◆ EXERCISE DATA
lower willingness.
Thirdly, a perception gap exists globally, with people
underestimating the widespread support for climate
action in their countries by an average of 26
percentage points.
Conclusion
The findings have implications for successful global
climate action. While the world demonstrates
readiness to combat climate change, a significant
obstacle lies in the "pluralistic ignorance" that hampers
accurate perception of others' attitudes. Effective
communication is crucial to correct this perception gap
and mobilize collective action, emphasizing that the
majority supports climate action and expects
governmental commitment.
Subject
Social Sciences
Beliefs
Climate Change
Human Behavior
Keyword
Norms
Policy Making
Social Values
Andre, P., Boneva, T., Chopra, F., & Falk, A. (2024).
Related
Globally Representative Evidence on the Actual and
* * *
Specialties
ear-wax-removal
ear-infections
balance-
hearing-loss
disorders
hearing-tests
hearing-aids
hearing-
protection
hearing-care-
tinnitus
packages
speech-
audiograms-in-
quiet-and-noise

◆ AIM OF THE EXERCISE
From the records above, copy only the lines starting with the line that holds "action in their countries by an average of 26" and going on through the line that holds "Globally Representative Evidence", exactly as written.

◆ TASK RESULT
action in their countries by an average of 26
percentage points.
Conclusion
The findings have implications for successful global
climate action. While the world demonstrates
readiness to combat climate change, a significant
obstacle lies in the "pluralistic ignorance" that hampers
accurate perception of others' attitudes. Effective
communication is crucial to correct this perception gap
and mobilize collective action, emphasizing that the
majority supports climate action and expects
governmental commitment.
Subject
Social Sciences
Beliefs
Climate Change
Human Behavior
Keyword
Norms
Policy Making
Social Values
Andre, P., Boneva, T., Chopra, F., & Falk, A. (2024).
Related
Globally Representative Evidence on the Actual and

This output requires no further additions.